When you get parents asking the same strategic questions of themselves at home that they do at work, they get more engaged at building family togetherness. They begin to think about issues like these:

What settings are best to get everyone to share what is going on with them? Dinners? Family meetings? Walks around the neighborhood? Retreats or camping?
What kinds of tones do we need to set that is going to build trust?
How can I model vulnerability and acceptance that will get people to open up more?

Am I seeing anyone in particular not being a part of the team? Is anyone disconnected? How can I bring that person back in?
What fun “team bonding” activities am I regularly making sure happen? Crazy lunches? Goofy games? Bowling night for a non-bowling family? What are some opportunities to “celebrate” victories by the individual family members?

3. Have regular meetings. No team gets where they are going without regular meetings, and the family is no exception. Family meetings can be a great regular structure where everyone talks about where they are in their individual plans, where the family is in terms of its own vision and goals that have been set, and a review of the behavioral contracts that everyone had for the week. For example, the family meeting is a great place to take the chore chart accounting and pay allowances or fines based on agreements. Also, it is a great setting to establish those expectations and have everyone talk about what the consequences will be, positive or negative, for adherence. Leaders hold their people accountable to standards of performance.

The family meeting can be a good place also to ask, “What does anyone need help with? Is there somewhere that we can pray for anyone, or help you do something?” And it is a good setting for talking about a value, or some other small lesson and asking questions like, “How are we doing in living this one out?”

4. Set stretch goals. We know from research that the happiest and most fulfilled people are people who set regular goals. I like to ask my kids to come up with their regular “stretch goals,” and share them in a family meeting. It gets them thinking of what the next “push” can be for them to stretch themselves in a particular area, and it also gives a context to check in and see how it is going. Added benefit: I have to give mine too, and it has helped me be more regular at working out!

5. Create a learning team with “continuous improvement.” Companies that thrive work hard on making their teams a place where mistakes, risks and failures are not punished, but used as an opportunity for learning. This does not mean that there is a lack of accountability or standards. But it does mean that the tone and nature of the standards are not punitive and shaming in nature. They try hard to “normalize” not getting it right so that mistakes and struggles can be shared and learned from. To make the family a place of learning, not punishment, is to create a growth environment.
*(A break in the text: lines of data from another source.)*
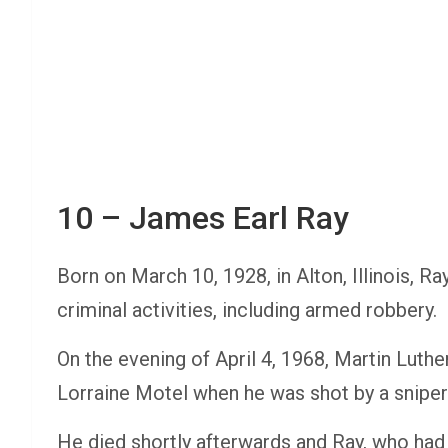
10 – James Earl Ray
Born on March 10, 1928, in Alton, Illinois, Ra
criminal activities, including armed robbery.
On the evening of April 4, 1968, Martin Luthe
Lorraine Motel when he was shot by a sniper
He died shortly afterwards and Ray, who had a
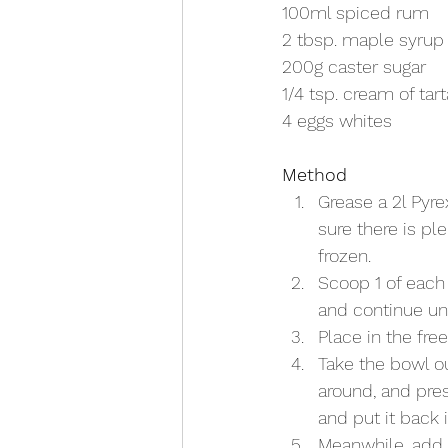
100ml spiced rum
2 tbsp. maple syrup
200g caster sugar
1/4 tsp. cream of tart
4 eggs whites
Method
Grease a 2l Pyre
sure there is pl
frozen. 
Scoop 1 of each 
and continue unt
Place in the fre
Take the bowl ou
around, and pres
and put it back 
Meanwhile, add 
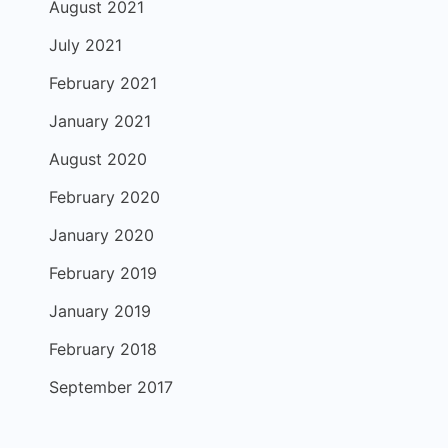
August 2021
July 2021
February 2021
January 2021
August 2020
February 2020
January 2020
February 2019
January 2019
February 2018
September 2017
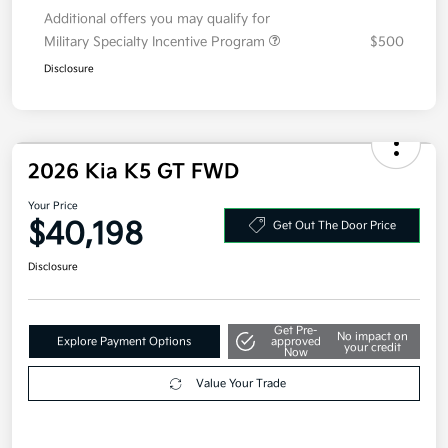
Doc Fee
+$377.63
Electronic Filing Fee
+$35
Your Price
$34,443
Additional offers you may qualify for
Military Specialty Incentive Program
$500
Disclosure
2026 Kia K5 GT FWD
Your Price
$40,198
Get Out The Door Price
Disclosure
Get Pre-
No impact on
Explore Payment Options
approved
your credit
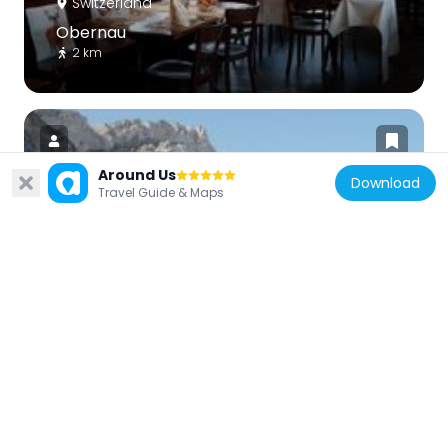
Switzerland
Obernau
2 km
Around Us
Download
Travel Guide & Maps
Switzerland
Chastelendossen
5.1 km
Switzerland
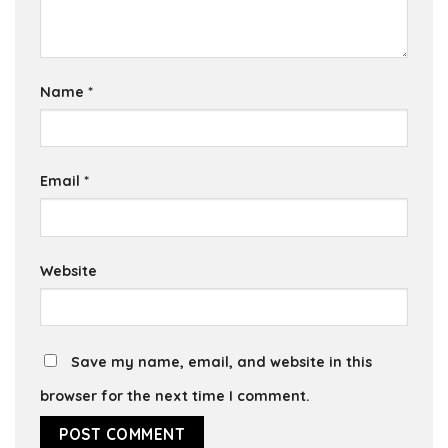
Name
*
Email
*
Website
Save my name, email, and website in this
browser for the next time I comment.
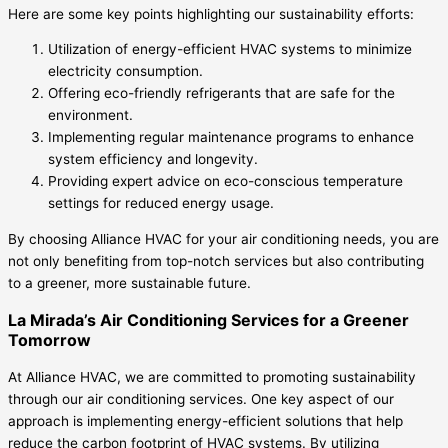
Here are some key points highlighting our sustainability efforts:
Utilization of energy-efficient HVAC systems to minimize
electricity consumption.
Offering eco-friendly refrigerants that are safe for the
environment.
Implementing regular maintenance programs to enhance
system efficiency and longevity.
Providing expert advice on eco-conscious temperature
settings for reduced energy usage.
By choosing Alliance HVAC for your air conditioning needs, you are
not only benefiting from top-notch services but also contributing
to a greener, more sustainable future.
La Mirada’s Air Conditioning Services for a Greener
Tomorrow
At Alliance HVAC, we are committed to promoting sustainability
through our air conditioning services. One key aspect of our
approach is implementing energy-efficient solutions that help
reduce the carbon footprint of HVAC systems. By utilizing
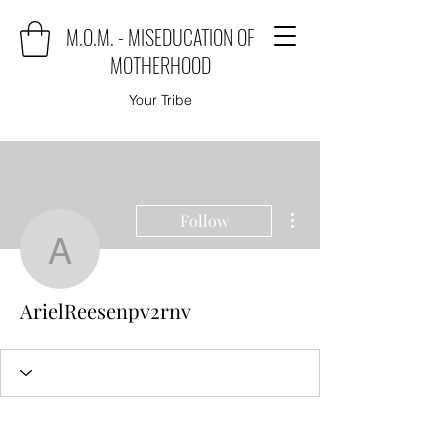
M.O.M. - MISEDUCATION OF
MOTHERHOOD
Your Tribe
More actions
Follow
ArielReesenpv2rnv
ArielReesenpv2rnv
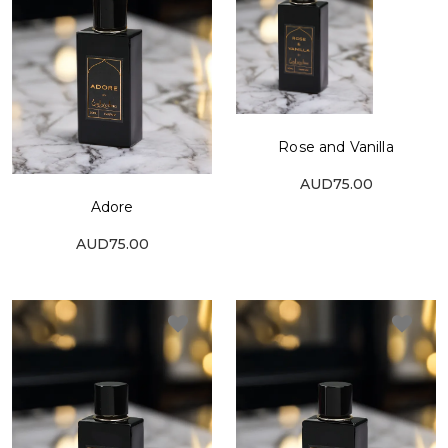
Rose and Vanilla
AUD75.00
Adore
AUD75.00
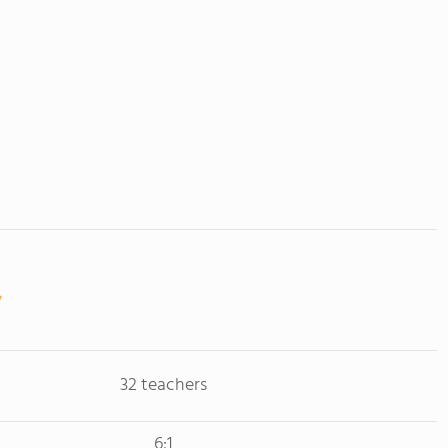
32 teachers
6:1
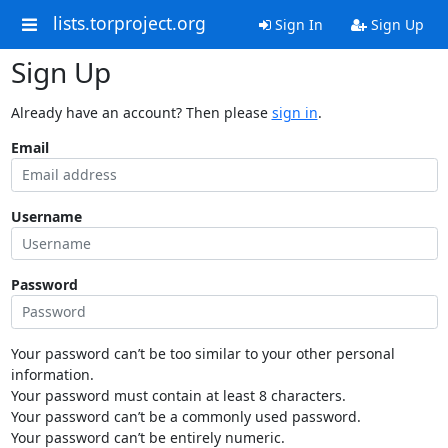
lists.torproject.org
Sign In
Sign Up
Sign Up
Already have an account? Then please
sign in
.
Email
Username
Password
Your password can’t be too similar to your other personal
information.
Your password must contain at least 8 characters.
Your password can’t be a commonly used password.
Your password can’t be entirely numeric.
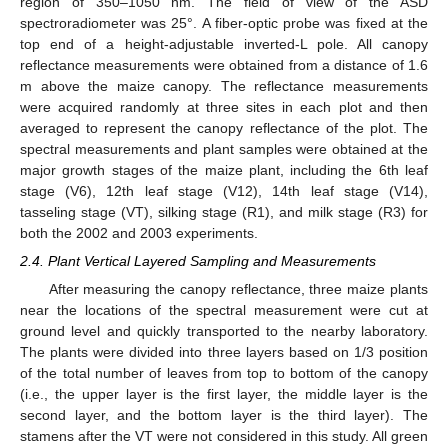
region of 350–1050 nm. The field of view of the ASD
spectroradiometer was 25°. A fiber-optic probe was fixed at the
top end of a height-adjustable inverted-L pole. All canopy
reflectance measurements were obtained from a distance of 1.6
m above the maize canopy. The reflectance measurements
were acquired randomly at three sites in each plot and then
averaged to represent the canopy reflectance of the plot. The
spectral measurements and plant samples were obtained at the
major growth stages of the maize plant, including the 6th leaf
stage (V6), 12th leaf stage (V12), 14th leaf stage (V14),
tasseling stage (VT), silking stage (R1), and milk stage (R3) for
both the 2002 and 2003 experiments.
2.4. Plant Vertical Layered Sampling and Measurements
After measuring the canopy reflectance, three maize plants
near the locations of the spectral measurement were cut at
ground level and quickly transported to the nearby laboratory.
The plants were divided into three layers based on 1/3 position
of the total number of leaves from top to bottom of the canopy
(i.e., the upper layer is the first layer, the middle layer is the
second layer, and the bottom layer is the third layer). The
stamens after the VT were not considered in this study. All green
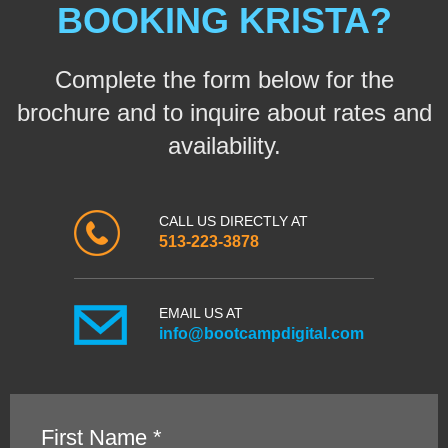
BOOKING KRISTA?
Complete the form below for the
brochure and to inquire about rates and
availability.
CALL US DIRECTLY AT
513-223-3878
EMAIL US AT
info@bootcampdigital.com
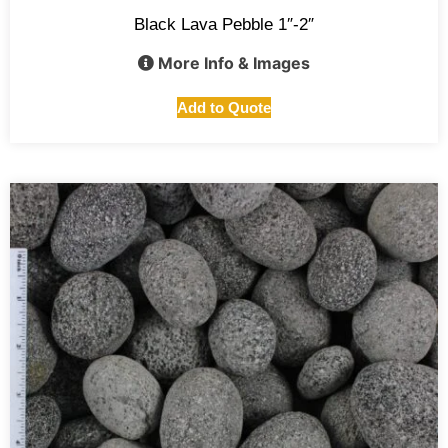
Black Lava Pebble 1″-2″
More Info & Images
Add to Quote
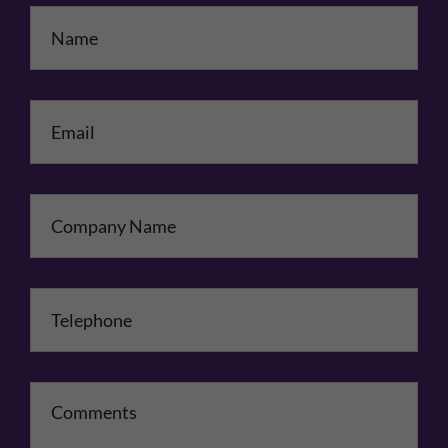
Name
*
Email
*
Company Name
Telephone
*
Comments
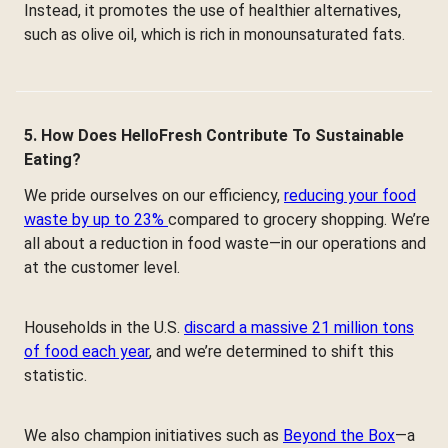
Instead, it promotes the use of healthier alternatives,
such as olive oil, which is rich in monounsaturated fats.
5. How Does HelloFresh Contribute To Sustainable
Eating?
We pride ourselves on our efficiency,
reducing your food
waste by up to 23%
compared to grocery shopping. We’re
all about a reduction in food waste—in our operations and
at the customer level.
Households in the U.S.
discard a massive 21 million tons
of food each year
, and we’re determined to shift this
statistic.
We also champion initiatives such as
Beyond the Box
—a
6. Create and speak energy. Leaders energize, motivate and keep everyone moving. They are fuel for an organization, the fire that keeps it moving forward. So, they monitor their own energy and motivation, keeping it up and then making sure that they share it with their people. As is often said, they “speak energy” into initiatives and projects. In families, parents need to do the same thing. They need to ask themselves, first of all, “Am I motivating and inspiring everyone to get where we need to get?” And secondly, “Am I doing that in a way that creates more positive energy instead of negative energy and a drain?” In short, am I a positive charge when I walk in, or am I a drain? Leaders keep things moving forward, but they do it in a way that feels good to people.

So, it might be helpful to your clients to think of “Family Inc.” What they might find is that they already possess and practice many of the skills that it takes to be a stellar parent, and with a little focus, they could be having as much fun at home as they do at work.